* [WHAT IS REQUIRED]
Reproduce the whole listing exactly, omitting any picture it holds.

[Start of Attachment]

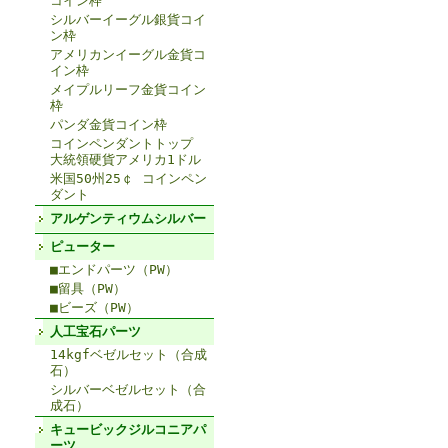
コイン枠
シルバーイーグル銀貨コイ
ン枠
アメリカンイーグル金貨コ
イン枠
メイプルリーフ金貨コイン
枠
パンダ金貨コイン枠
コインペンダントトップ
大統領硬貨アメリカ1ドル
米国50州25￠ コインペン
ダント
アルゲンティウムシルバー
ピューター
■エンドパーツ（PW）
■留具（PW）
■ビーズ（PW）
人工宝石パーツ
14kgfベゼルセット（合成
石）
シルバーベゼルセット（合
成石）
キュービックジルコニアパ
ーツ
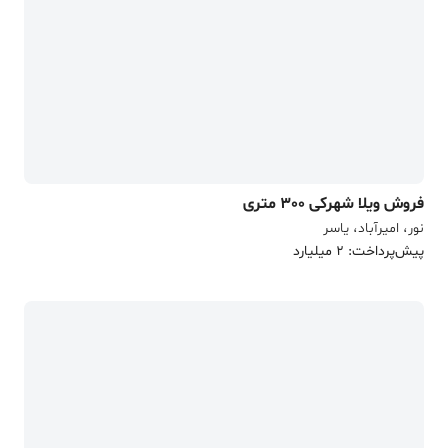
فروش ویلا شهرکی 300 متری
نور، امیرآباد، یاسر
پیش‌پرداخت: 2 میلیارد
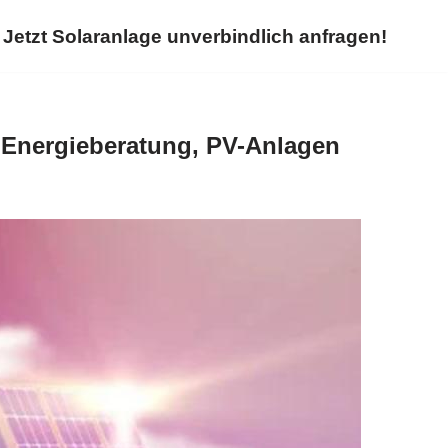
Jetzt Solaranlage unverbindlich anfragen!
 Energieberatung, PV-Anlagen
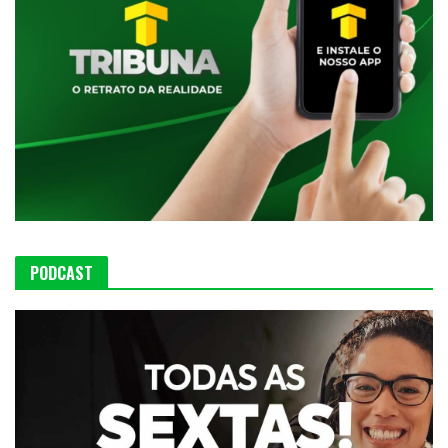
PODCAST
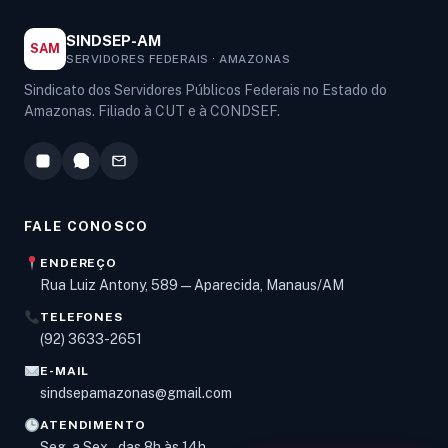
SINDSEP-AM
SAM
SERVIDORES FEDERAIS · AMAZONAS
Sindicato dos Servidores Públicos Federais no Estado do
Amazonas. Filiado à CUT e à CONDSEF.
FALE CONOSCO
ENDEREÇO
Rua Luiz Antony, 589 — Aparecida, Manaus/AM
TELEFONES
Olá! Digite um assunto e vou buscar em nossas
(92) 3633-2651
notícias, informes e páginas
.
E-MAIL
sindsepamazonas@gmail.com
ATENDIMENTO
Seg. a Sex., das 8h às 14h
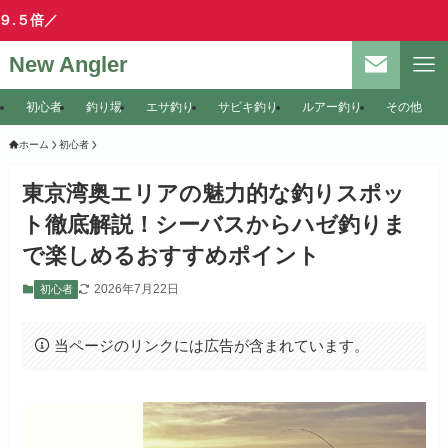
＼楽
New Angler
初心者
釣り場
エサ釣り
サビキ釣り
ルアー釣り
その他
ホーム
初心者
東京湾奥エリアの魅力的な釣りスポッ
ト徹底解説！シーバスからハゼ釣りま
で楽しめるおすすめポイント
2026年7月22日
初心者
当ページのリンクには広告が含まれています。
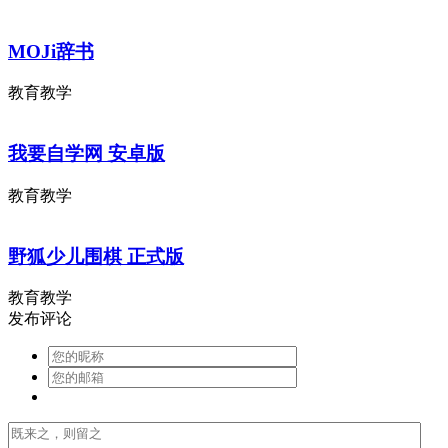
MOJi辞书
教育教学
我要自学网 安卓版
教育教学
野狐少儿围棋 正式版
教育教学
发布评论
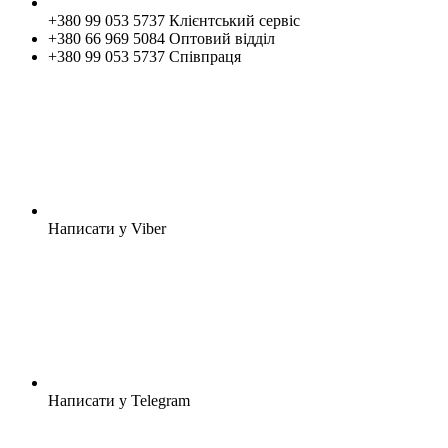
+380 99 053 5737 Клієнтський сервіс
+380 66 969 5084 Оптовий відділ
+380 99 053 5737 Співпраця
Написати у Viber
Написати у Telegram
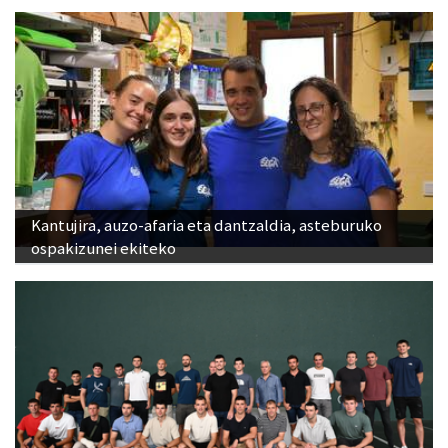
Kantujira, auzo-afaria eta dantzaldia, asteburuko
ospakizunei ekiteko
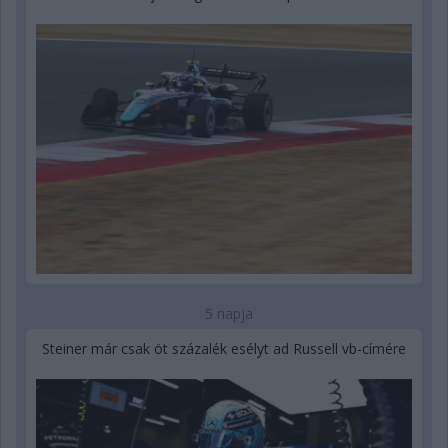
5 napja
Steiner már csak öt százalék esélyt ad Russell vb-címére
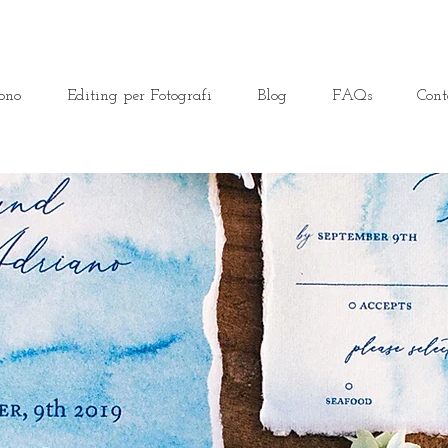
ono
Editing per Fotografi
Blog
FAQs
Cont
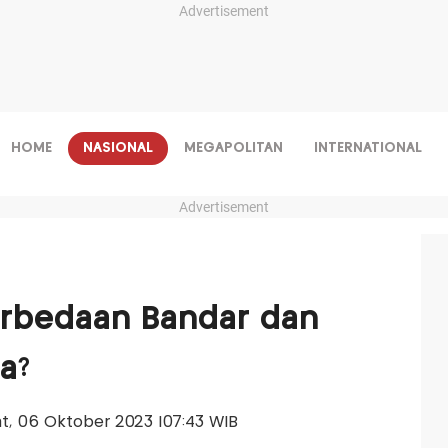
Advertisement
HOME
NASIONAL
MEGAPOLITAN
INTERNATIONAL
Advertisement
rbedaan Bandar dan
a?
'at, 06 Oktober 2023 |07:43 WIB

[End of Attachment]

* [RESULT OF THE TASK]
コイン枠
シルバーイーグル銀貨コイ
ン枠
アメリカンイーグル金貨コ
イン枠
メイプルリーフ金貨コイン
枠
パンダ金貨コイン枠
コインペンダントトップ
大統領硬貨アメリカ1ドル
米国50州25￠ コインペン
ダント
アルゲンティウムシルバー
ピューター
■エンドパーツ（PW）
■留具（PW）
■ビーズ（PW）
人工宝石パーツ
14kgfベゼルセット（合成
石）
シルバーベゼルセット（合
成石）
キュービックジルコニアパ
ーツ
فروش ویلا شهرکی 300 متری
نور، امیرآباد، یاسر
پیش‌پرداخت: 2 میلیارد
Jetzt Solaranlage unverbindlich anfragen!
 Energieberatung, PV-Anlagen
PODCAST
SINDSEP-AM
SAM
SERVIDORES FEDERAIS · AMAZONAS
Sindicato dos Servidores Públicos Federais no Estado do
Amazonas. Filiado à CUT e à CONDSEF.
FALE CONOSCO
ENDEREÇO
Rua Luiz Antony, 589 — Aparecida, Manaus/AM
TELEFONES
Olá! Digite um assunto e vou buscar em nossas
(92) 3633-2651
notícias, informes e páginas
.
E-MAIL
sindsepamazonas@gmail.com
ATENDIMENTO
Seg. a Sex., das 8h às 14h
＼楽
New Angler
初心者
釣り場
エサ釣り
サビキ釣り
ルアー釣り
その他
ホーム
初心者
東京湾奥エリアの魅力的な釣りスポッ
ト徹底解説！シーバスからハゼ釣りま
で楽しめるおすすめポイント
2026年7月22日
初心者
当ページのリンクには広告が含まれています。
MOJi辞书
教育教学
我要自学网 安卓版
教育教学
野狐少儿围棋 正式版
教育教学
发布评论
+380 99 053 5737 Клієнтський сервіс
+380 66 969 5084 Оптовий відділ
+380 99 053 5737 Співпраця
Написати у Viber
Написати у Telegram
Kantujira, auzo-afaria eta dantzaldia, asteburuko
ospakizunei ekiteko
5 napja
Steiner már csak öt százalék esélyt ad Russell vb-címére
ono
Editing per Fotografi
Blog
FAQs
Cont
Advertisement
HOME
NASIONAL
MEGAPOLITAN
INTERNATIONAL
Advertisement
rbedaan Bandar dan
a?
'at, 06 Oktober 2023 |07:43 WIB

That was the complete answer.